[Stored data entries]
####################

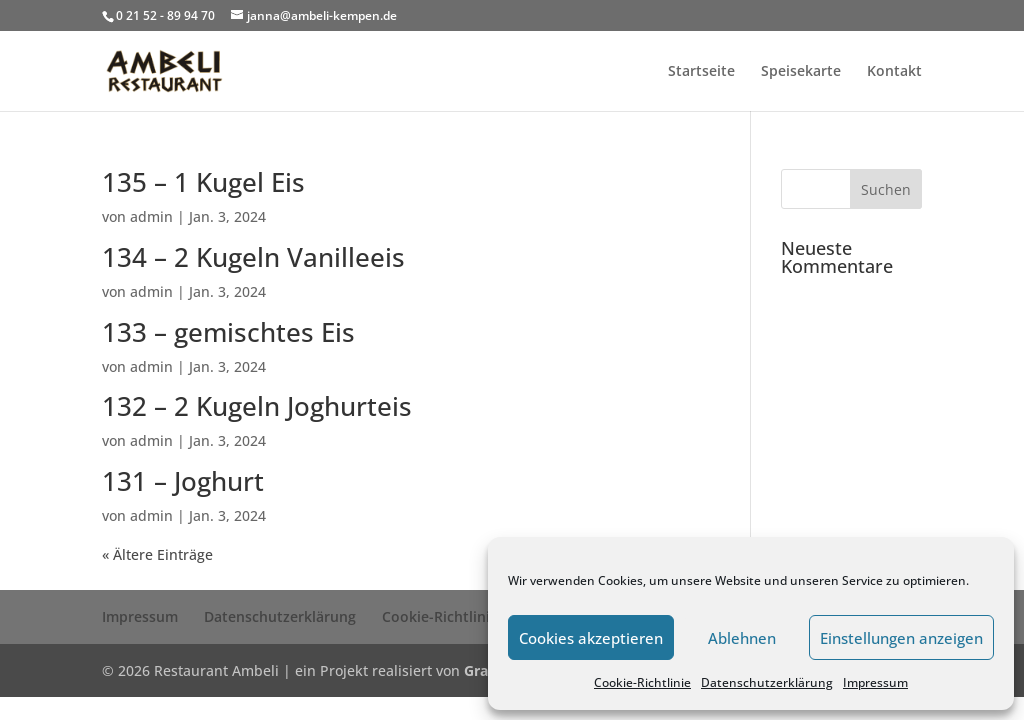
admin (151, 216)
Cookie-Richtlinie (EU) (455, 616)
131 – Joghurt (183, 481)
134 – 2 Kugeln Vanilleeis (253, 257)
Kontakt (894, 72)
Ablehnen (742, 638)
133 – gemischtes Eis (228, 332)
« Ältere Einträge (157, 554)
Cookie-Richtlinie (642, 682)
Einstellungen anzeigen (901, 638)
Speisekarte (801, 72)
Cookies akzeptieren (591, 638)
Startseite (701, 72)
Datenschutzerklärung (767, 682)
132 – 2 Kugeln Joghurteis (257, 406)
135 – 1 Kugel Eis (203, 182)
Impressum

####################

The entries are to be printed exactly as written; the pictures are to be left out.

PROBLEM SOLUTION
admin (151, 216)
Cookie-Richtlinie (EU) (455, 616)
131 – Joghurt (183, 481)
134 – 2 Kugeln Vanilleeis (253, 257)
Kontakt (894, 72)
Ablehnen (742, 638)
133 – gemischtes Eis (228, 332)
« Ältere Einträge (157, 554)
Cookie-Richtlinie (642, 682)
Einstellungen anzeigen (901, 638)
Speisekarte (801, 72)
Cookies akzeptieren (591, 638)
Startseite (701, 72)
Datenschutzerklärung (767, 682)
132 – 2 Kugeln Joghurteis (257, 406)
135 – 1 Kugel Eis (203, 182)
Impressum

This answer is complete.